9. Strain fruit juices and syrups. You may like your orange juice with pulp but your customers don’t want it in their cocktails. Why? It looks ugly sticking to the inner walls of their emptied glasses. Strain syrups because steeping matter will invariably get stuck in your cheater if you don’t.

10. Receptacles used for storing juices, syrups, infused spirits, etc., ideally equipped with speed pouring nozzles, are called “cheaters”. These must be labeled and dated. Said nozzles are referred to as “speed pours” (truncated form of “speed pourers”?).

11. Simple syrup is a mixture of sugar and water at a 1:1 ratio. All syrups are, in essence, a simple syrup with some sh*t added to them, usually boiled, cooled, then strained out or allowed to steep in quart containers and strained out before being poured into cheaters. Agave, honey, maple, demerara and any other viscous sweeteners should be “cut” by hot water at a 2:1 ratio and allowed to cool. Ratios can be adjusted according to sweetness, but you want all syrups at the viscosity of your simple syrup. This is so you can measure all syrups equally.

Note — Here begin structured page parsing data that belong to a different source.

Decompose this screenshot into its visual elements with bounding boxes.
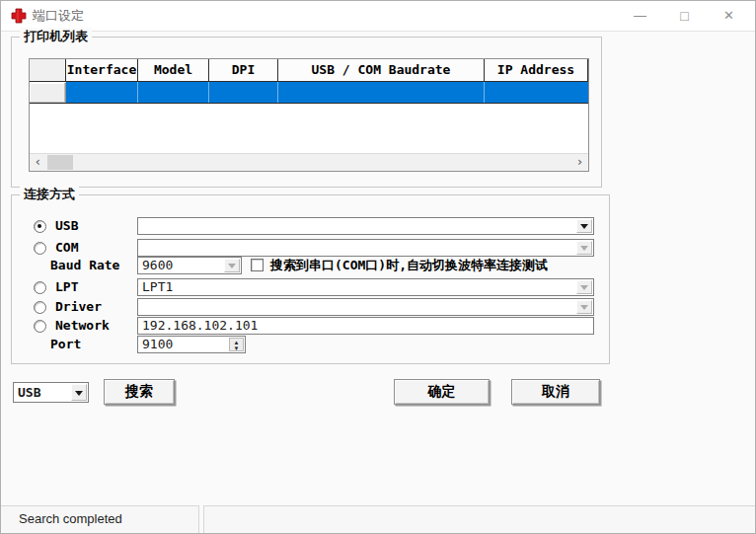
usb-combo-dropdown[interactable]: [576, 219, 592, 233]
usb-radio-label[interactable]: USB: [55, 217, 78, 235]
horizontal-scrollbar[interactable]: ‹ ›: [30, 153, 588, 171]
port-label: Port: [50, 336, 81, 353]
lpt-combo[interactable]: LPT1: [137, 278, 594, 296]
baud-rate-combo[interactable]: 9600: [137, 257, 242, 274]
dropdown-arrow-icon: [580, 246, 588, 251]
window-title: 端口设定: [33, 1, 84, 31]
column-header-dpi[interactable]: DPI: [209, 59, 278, 81]
printer-list-group: 打印机列表 Interface Model DPI USB / COM Baud…: [11, 37, 602, 188]
com-combo[interactable]: [137, 239, 594, 257]
ok-button[interactable]: 确定: [394, 379, 490, 405]
printer-table: Interface Model DPI USB / COM Baudrate I…: [29, 58, 589, 172]
status-panel-message: Search completed: [1, 505, 199, 533]
dropdown-arrow-icon: [228, 264, 236, 268]
cell-baudrate[interactable]: [278, 82, 485, 103]
maximize-icon[interactable]: □: [662, 1, 707, 31]
cell-ip-address[interactable]: [485, 82, 588, 103]
dropdown-arrow-icon: [580, 224, 588, 229]
search-button[interactable]: 搜索: [104, 379, 175, 405]
column-header-model[interactable]: Model: [138, 59, 209, 81]
network-radio-label[interactable]: Network: [55, 317, 110, 335]
com-combo-dropdown[interactable]: [576, 241, 592, 255]
com-radio-label[interactable]: COM: [55, 239, 78, 257]
connection-method-group: 连接方式 USB COM Baud Rate 9600 搜索到串口(COM口)时…: [11, 194, 610, 364]
baud-rate-combo-dropdown[interactable]: [224, 259, 240, 272]
spin-down-icon[interactable]: ▼: [230, 345, 243, 351]
row-header-cell[interactable]: [30, 82, 66, 103]
driver-combo-dropdown[interactable]: [576, 300, 592, 314]
title-bar: 端口设定 — □ ✕: [1, 1, 755, 32]
window-controls: — □ ✕: [618, 1, 751, 31]
interface-type-combo-dropdown[interactable]: [71, 384, 87, 401]
port-settings-dialog: 端口设定 — □ ✕ 打印机列表 Interface Model DPI USB…: [0, 0, 756, 534]
cell-model[interactable]: [138, 82, 209, 103]
app-cross-icon: [11, 8, 27, 24]
status-panel-secondary: [203, 505, 755, 533]
driver-combo[interactable]: [137, 298, 594, 316]
driver-radio-label[interactable]: Driver: [55, 298, 102, 316]
dropdown-arrow-icon: [580, 305, 588, 310]
network-ip-input[interactable]: 192.168.102.101: [137, 317, 594, 335]
dropdown-arrow-icon: [75, 391, 83, 396]
network-radio[interactable]: [34, 320, 46, 333]
port-spin-buttons[interactable]: ▲ ▼: [229, 338, 244, 351]
scroll-right-icon[interactable]: ›: [571, 154, 588, 171]
column-header-interface[interactable]: Interface: [66, 59, 138, 81]
connection-group-label: 连接方式: [20, 186, 79, 203]
lpt-combo-dropdown[interactable]: [576, 280, 592, 294]
port-spinner[interactable]: 9100 ▲ ▼: [137, 336, 246, 353]
auto-baud-checkbox-label[interactable]: 搜索到串口(COM口)时,自动切换波特率连接测试: [270, 257, 548, 274]
table-row-selected[interactable]: [30, 82, 588, 104]
column-header-ip-address[interactable]: IP Address: [485, 59, 588, 81]
scroll-left-icon[interactable]: ‹: [30, 154, 46, 171]
driver-radio[interactable]: [34, 301, 46, 314]
cancel-button[interactable]: 取消: [511, 379, 600, 405]
baud-rate-label: Baud Rate: [50, 257, 119, 274]
cell-interface[interactable]: [66, 82, 138, 103]
printer-list-group-label: 打印机列表: [20, 28, 92, 45]
status-bar: Search completed: [1, 505, 755, 533]
auto-baud-checkbox[interactable]: [251, 259, 264, 271]
usb-radio[interactable]: [34, 220, 46, 233]
lpt-radio-label[interactable]: LPT: [55, 278, 78, 296]
minimize-icon[interactable]: —: [618, 1, 662, 31]
usb-combo[interactable]: [137, 217, 594, 235]
cell-dpi[interactable]: [209, 82, 278, 103]
dropdown-arrow-icon: [580, 285, 588, 290]
close-icon[interactable]: ✕: [707, 1, 751, 31]
interface-type-combo[interactable]: USB: [13, 382, 89, 403]
lpt-radio[interactable]: [34, 281, 46, 294]
column-header-rowselector[interactable]: [30, 59, 66, 81]
com-radio[interactable]: [34, 242, 46, 255]
status-message: Search completed: [19, 506, 122, 532]
scrollbar-thumb[interactable]: [47, 155, 73, 170]
column-header-baudrate[interactable]: USB / COM Baudrate: [278, 59, 485, 81]
printer-table-header: Interface Model DPI USB / COM Baudrate I…: [30, 59, 588, 82]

12. Use a jigger. Always. Night club bartenders may look cool raising bottles high in the air and doing hazardous sh*t like holding multiple bottles at once while pouring Long Island Iced Teas, but that style of drink preparation is inaccurate. Counting is effective but can’t ultimately be relied upon because speed pours invariably differ in their rate of liquid dispensing, i.e. they get f*cked up and start pouring out a wimpy stream, etc.

13. Metal speed pours are preferable to plastic speed pours for aesthetic purposes. Plastic speed pours are preferable to metal speed pours for utilitarian purposes because they don’t get f*cked up as easily.

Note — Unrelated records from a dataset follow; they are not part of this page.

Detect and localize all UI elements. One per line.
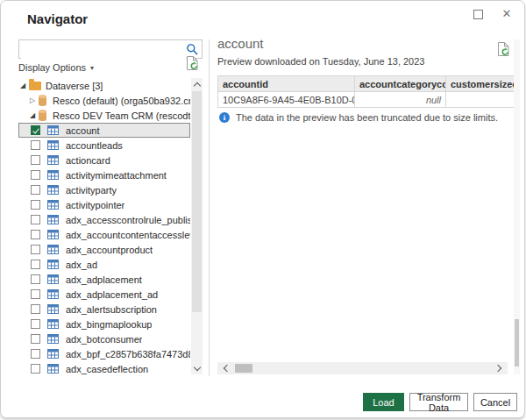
tree-item[interactable]: actioncard <box>18 153 190 167</box>
scroll-up-button[interactable] <box>191 78 203 90</box>
tree-item-label: adx_casedeflection <box>66 364 148 374</box>
row-checkbox[interactable] <box>31 289 40 299</box>
expand-arrow-icon[interactable] <box>20 78 29 93</box>
tree-item-label: adx_accountproduct <box>66 245 153 255</box>
info-icon: i <box>219 112 230 123</box>
row-checkbox[interactable] <box>31 230 40 239</box>
tree-item-label: adx_accountcontentaccesslevel <box>66 230 190 240</box>
tree-item[interactable]: adx_ad <box>18 257 190 272</box>
maximize-icon <box>473 10 483 19</box>
navigator-tree-panel: Dataverse [3] Resco (default) (orga50ba9… <box>18 78 203 374</box>
tree-item-label: activitymimeattachment <box>66 170 167 181</box>
search-input[interactable] <box>21 41 186 59</box>
tree-item-label: Resco DEV Team CRM (rescodt.crm4.dyna... <box>53 110 190 121</box>
row-checkbox[interactable] <box>31 245 40 254</box>
vertical-scrollbar-thumb[interactable] <box>515 319 519 367</box>
close-button[interactable]: ✕ <box>498 7 515 21</box>
table-icon <box>47 245 59 254</box>
row-checkbox[interactable] <box>31 155 40 165</box>
preview-title: account <box>217 36 264 51</box>
row-checkbox[interactable] <box>31 304 40 314</box>
table-icon <box>47 230 59 239</box>
tree-scrollbar-thumb[interactable] <box>192 91 202 312</box>
table-icon <box>47 319 59 329</box>
tree-item[interactable]: adx_accountcontentaccesslevel <box>18 227 190 242</box>
row-checkbox[interactable] <box>31 319 40 329</box>
tree-item-label: adx_bpf_c2857b638fa7473d8e2f112c... <box>66 349 190 359</box>
row-checkbox[interactable] <box>31 260 40 269</box>
refresh-icon <box>497 41 510 57</box>
navigator-tree: Dataverse [3] Resco (default) (orga50ba9… <box>18 78 190 374</box>
page-title: Navigator <box>27 11 88 26</box>
table-cell: 10C9A8F6-9A45-4E0B-B10D-0000CA6ACFE1 <box>218 92 355 108</box>
scroll-down-button[interactable] <box>191 362 203 374</box>
tree-item-label: adx_botconsumer <box>66 334 142 345</box>
tree-item[interactable]: activitymimeattachment <box>18 167 190 182</box>
tree-item[interactable]: adx_casedeflection <box>18 361 190 374</box>
row-checkbox[interactable] <box>31 200 40 210</box>
row-checkbox[interactable] <box>31 140 40 150</box>
tree-item[interactable]: Resco (default) (orga50ba932.crm4.dyna..… <box>18 93 190 108</box>
panel-divider <box>209 39 210 376</box>
maximize-button[interactable] <box>469 7 487 21</box>
tree-item-label: account <box>66 125 100 136</box>
tree-item[interactable]: adx_bingmaplookup <box>18 317 190 331</box>
tree-item[interactable]: adx_bpf_c2857b638fa7473d8e2f112c... <box>18 346 190 361</box>
tree-item[interactable]: account <box>18 123 190 138</box>
tree-item[interactable]: Dataverse [3] <box>18 78 190 93</box>
table-icon <box>47 304 59 314</box>
expand-arrow-icon[interactable] <box>30 108 39 123</box>
column-header: customersizecode <box>446 76 515 92</box>
row-checkbox[interactable] <box>31 125 40 135</box>
cancel-button[interactable]: Cancel <box>473 393 517 411</box>
tree-item[interactable]: Resco DEV Team CRM (rescodt.crm4.dyna... <box>18 108 190 123</box>
table-icon <box>47 215 59 224</box>
tree-scrollbar[interactable] <box>191 78 203 374</box>
tree-item[interactable]: activitypointer <box>18 197 190 212</box>
preview-table-header-row: accountidaccountcategorycodecustomersize… <box>218 76 515 92</box>
row-checkbox[interactable] <box>31 364 40 374</box>
search-icon[interactable] <box>186 43 199 56</box>
row-checkbox[interactable] <box>31 215 40 224</box>
table-icon <box>47 334 59 344</box>
tree-item-label: activityparty <box>66 185 117 196</box>
display-options-button[interactable]: Display Options ▾ <box>18 62 94 73</box>
preview-table-container: accountidaccountcategorycodecustomersize… <box>217 75 514 108</box>
row-checkbox[interactable] <box>31 349 40 359</box>
row-checkbox[interactable] <box>31 185 40 195</box>
refresh-list-button[interactable] <box>186 55 199 75</box>
row-checkbox[interactable] <box>31 274 40 284</box>
horizontal-scrollbar-thumb[interactable] <box>235 364 252 373</box>
row-checkbox[interactable] <box>31 170 40 180</box>
tree-item[interactable]: accountleads <box>18 138 190 153</box>
tree-item[interactable]: adx_alertsubscription <box>18 302 190 317</box>
tree-item-label: actioncard <box>66 155 110 166</box>
row-checkbox[interactable] <box>31 334 40 344</box>
tree-item[interactable]: adx_adplacement <box>18 272 190 287</box>
info-message: The data in the preview has been truncat… <box>236 112 498 123</box>
tree-item-label: accountleads <box>66 140 123 151</box>
column-header: accountid <box>218 76 355 92</box>
navigator-dialog: Navigator ✕ Display Options ▾ <box>0 0 525 418</box>
table-icon <box>47 274 59 284</box>
tree-item[interactable]: activityparty <box>18 182 190 197</box>
refresh-preview-button[interactable] <box>497 41 510 61</box>
scroll-right-button[interactable] <box>492 362 506 374</box>
expand-arrow-icon[interactable] <box>30 93 39 108</box>
tree-item[interactable]: adx_botconsumer <box>18 331 190 346</box>
vertical-scrollbar[interactable] <box>514 39 520 374</box>
transform-data-button[interactable]: Transform Data <box>409 393 468 411</box>
load-button[interactable]: Load <box>363 393 404 411</box>
horizontal-scrollbar[interactable] <box>217 362 508 374</box>
tree-item[interactable]: adx_adplacement_ad <box>18 287 190 302</box>
tree-item-label: Resco (default) (orga50ba932.crm4.dyna..… <box>53 96 190 106</box>
tree-item[interactable]: adx_accountproduct <box>18 242 190 257</box>
tree-item[interactable]: adx_accesscontrolrule_publishingstate <box>18 212 190 227</box>
chevron-right-icon <box>494 365 501 372</box>
table-icon <box>47 155 59 165</box>
scroll-left-button[interactable] <box>219 362 233 374</box>
column-header: accountcategorycode <box>355 76 446 92</box>
tree-item-label: adx_bingmaplookup <box>66 319 152 330</box>
window-controls: ✕ <box>469 7 515 21</box>
table-icon <box>47 260 59 269</box>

14. ALWAYS pour with your index finger covering the cap of the speed pour, at the base of the nozzle. This is to prevent a faulty speed pour from detaching from your bottle of spirit, depositing said spirit all over your bar mat/counter top.

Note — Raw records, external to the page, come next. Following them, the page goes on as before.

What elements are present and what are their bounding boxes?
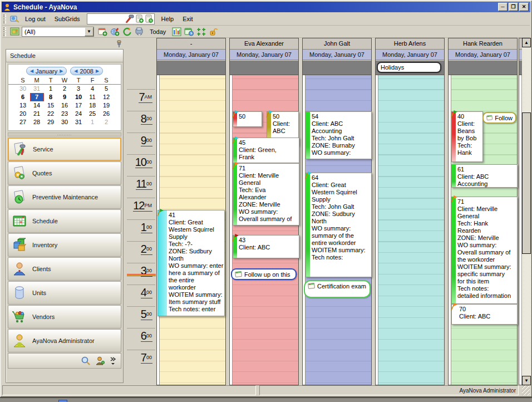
calendar-day-cell[interactable]: 19 (100, 101, 114, 110)
calendar-day-cell[interactable]: 18 (86, 101, 100, 110)
allday-area[interactable]: Holidays (376, 61, 444, 75)
sidebar-item-ayanova-administrator[interactable]: AyaNova Administrator (8, 329, 121, 352)
workorder-event-71-eva[interactable]: 71 Client: Merville General Tech: Eva Al… (233, 163, 299, 225)
month-selector[interactable]: ◀ January ▶ (26, 67, 67, 75)
calendar-day-cell[interactable]: 31 (30, 85, 44, 93)
menu-grip[interactable] (3, 14, 6, 23)
theme-icon[interactable] (9, 27, 20, 37)
calendar-day-cell[interactable]: 31 (72, 118, 86, 126)
prev-month-icon[interactable]: ◀ (30, 68, 33, 73)
followup-event[interactable]: Follow up on this (231, 268, 297, 280)
workorder-event-64[interactable]: 64 Client: Great Western Squirrel Supply… (306, 173, 372, 277)
time-grid[interactable]: 50 50 Client: ABC 45 Client: Green, Fran… (230, 75, 298, 385)
resize-grip[interactable] (522, 385, 530, 395)
sidebar-item-preventive-maintenance[interactable]: Preventive Maintenance (8, 185, 121, 209)
sidebar-item-quotes[interactable]: Quotes (8, 161, 121, 185)
workorder-event-70[interactable]: 70 Client: ABC (451, 304, 518, 325)
workorder-event-40[interactable]: 40 Client: Beans by Bob Tech: Hank (451, 111, 483, 162)
calendar-day-cell[interactable]: 27 (16, 118, 30, 126)
schedule-settings-icon[interactable] (183, 27, 194, 37)
time-grid[interactable]: 41 Client: Great Western Squirrel Supply… (157, 75, 225, 385)
calendar-day-cell[interactable]: 5 (100, 85, 114, 93)
calendar-day-cell[interactable]: 25 (86, 110, 100, 118)
minimize-button[interactable]: ─ (498, 3, 508, 11)
chevron-down-icon[interactable]: ▼ (85, 27, 93, 36)
workorder-event-50[interactable]: 50 (233, 111, 262, 127)
refresh-icon[interactable] (121, 27, 132, 37)
calendar-day-cell[interactable]: 8 (44, 93, 58, 101)
calendar-day-cell[interactable]: 3 (72, 85, 86, 93)
note-clock-icon[interactable] (145, 14, 153, 23)
calendar-day-cell[interactable]: 30 (58, 118, 72, 126)
scrollbar-thumb[interactable] (522, 112, 531, 254)
allday-area[interactable] (449, 61, 517, 75)
schedule-filter-dropdown[interactable]: (All) ▼ (22, 27, 94, 37)
chevron-more-icon[interactable] (110, 356, 116, 365)
workorder-event-61[interactable]: 61 Client: ABC Accounting (451, 164, 518, 188)
calendar-day-cell[interactable]: 22 (44, 110, 58, 118)
user-search-icon[interactable] (95, 356, 105, 366)
calendar-day-cell[interactable]: 11 (86, 93, 100, 101)
search-icon[interactable] (81, 356, 91, 366)
calendar-selected-day[interactable]: 7 (30, 93, 44, 101)
sidebar-item-inventory[interactable]: Inventory (8, 233, 121, 257)
allday-area[interactable] (303, 61, 371, 75)
calendar-day-cell[interactable]: 23 (58, 110, 72, 118)
new-event-icon[interactable] (97, 27, 108, 37)
prev-year-icon[interactable]: ◀ (74, 68, 77, 73)
time-grid[interactable]: 40 Client: Beans by Bob Tech: Hank Follo… (449, 75, 517, 385)
calendar-day-cell[interactable]: 6 (16, 93, 30, 101)
menu-subgrids[interactable]: SubGrids (50, 14, 85, 24)
sidebar-item-units[interactable]: Units (8, 281, 121, 305)
sidebar-item-vendors[interactable]: Vendors (8, 305, 121, 329)
close-button[interactable]: ✕ (519, 3, 529, 11)
today-button[interactable]: Today (145, 27, 170, 36)
certification-event[interactable]: Certification exam (304, 280, 371, 298)
print-preview-icon[interactable] (134, 27, 145, 37)
calendar-day-cell[interactable]: 17 (72, 101, 86, 110)
sidebar-item-clients[interactable]: Clients (8, 257, 121, 281)
follow-event[interactable]: Follow (482, 112, 516, 124)
calendar-day-cell[interactable]: 1 (44, 85, 58, 93)
charts-icon[interactable] (171, 27, 182, 37)
calendar-day-cell[interactable]: 14 (30, 101, 44, 110)
workorder-event-41[interactable]: 41 Client: Great Western Squirrel Supply… (157, 210, 225, 316)
menu-exit[interactable]: Exit (178, 14, 197, 24)
next-month-icon[interactable]: ▶ (60, 68, 63, 73)
logout-icon[interactable] (9, 14, 20, 24)
time-grid[interactable]: 54 Client: ABC Accounting Tech: John Gal… (303, 75, 371, 385)
new-web-event-icon[interactable] (109, 27, 120, 37)
calendar-day-cell[interactable]: 9 (58, 93, 72, 101)
calendar-day-cell[interactable]: 12 (100, 93, 114, 101)
workorder-event-45[interactable]: 45 Client: Green, Frank (233, 138, 299, 163)
allday-area[interactable] (230, 61, 298, 75)
toolbar-grip[interactable] (3, 27, 6, 36)
allday-area[interactable] (157, 61, 225, 75)
calendar-day-cell[interactable]: 16 (58, 101, 72, 110)
new-note-icon[interactable] (135, 14, 144, 23)
calendar-day-cell[interactable]: 26 (100, 110, 114, 118)
next-year-icon[interactable]: ▶ (96, 68, 99, 73)
vertical-scrollbar[interactable]: ▲ ▼ (522, 38, 531, 385)
calendar-day-cell[interactable]: 1 (86, 118, 100, 126)
calendar-day-cell[interactable]: 30 (16, 85, 30, 93)
hammer-icon[interactable] (124, 14, 134, 23)
calendar-day-cell[interactable]: 2 (100, 118, 114, 126)
time-grid[interactable] (376, 75, 444, 385)
calendar-day-cell[interactable]: 24 (72, 110, 86, 118)
scroll-up-button[interactable]: ▲ (522, 38, 531, 47)
menu-help[interactable]: Help (157, 14, 179, 24)
calendar-day-cell[interactable]: 2 (58, 85, 72, 93)
year-selector[interactable]: ◀ 2008 ▶ (70, 67, 103, 75)
maximize-button[interactable]: ❐ (509, 3, 518, 11)
expand-all-icon[interactable] (195, 27, 206, 37)
calendar-day-cell[interactable]: 28 (30, 118, 44, 126)
calendar-day-cell[interactable]: 20 (16, 110, 30, 118)
calendar-day-cell[interactable]: 15 (44, 101, 58, 110)
pin-icon[interactable] (115, 40, 122, 48)
holidays-event[interactable]: Holidays (377, 62, 441, 73)
sidebar-item-service[interactable]: Service (8, 138, 121, 161)
scroll-down-button[interactable]: ▼ (522, 376, 531, 385)
unlock-icon[interactable] (208, 27, 219, 37)
title-bar[interactable]: Schedule - AyaNova ─ ❐ ✕ (2, 2, 530, 12)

15. Never order Long Island Iced Teas unless you’re at a night club. Never order anything more complicated than a highball when at a night club, except for Long Island Iced Teas.

16. Never visit night clubs.

17. Mix with syrup and citrus at equal ratios. There are exceptions, but in general this is an excellent rule to follow. In general, build drinks with two ounces of base spirit. Keep recipes simple whenever possible. I.e. Moscow Mule- 2 oz. vodka, 3/4 oz ginger syrup, 3/4 oz. lime juice. Dark & Stormy- 2 oz. dark rum, 3/4 ginger syrup, 3/4 oz. lime juice. Margarita- 2 oz. tequila, 1/2 oz. orange liqueur, 1/2 oz. agave syrup, 1/2 oz. lime syrup. Large volume? Adjust ratios accordingly, i.e. 1 oz. citrus, 1 oz. syrup. Try not to exceed 2 oz. booze or 1 oz. citrus/syrup in any drink, except for vermouth-based cocktails, i.e. martinis, Manhattans, etc.

18. Mix martinis, Sazeracs, Old Fashioneds, Manhattans, etc. with 3 oz. total booze. For the classics, ask customers about spirit, vermouth, rocks/up and garnish preferences.

19. If a middle-aged or older lady asks you to make a Cosmopolitan, refuse the urge to make jokes about late 90’s HBO dramas and kindly comply. Substitute Pom Juice, grenadine or anything else that’s red or purple for cranberry if you don’t have it. Ideally make house grenadine by adding sugar to pomegranate juice and cutting it with hot water.

20. Be kind to your barbacks. They are the lifestream of the bar. You can’t do sh*t without ice, fresh juice and syrups, bartender.

More later. Happy tending!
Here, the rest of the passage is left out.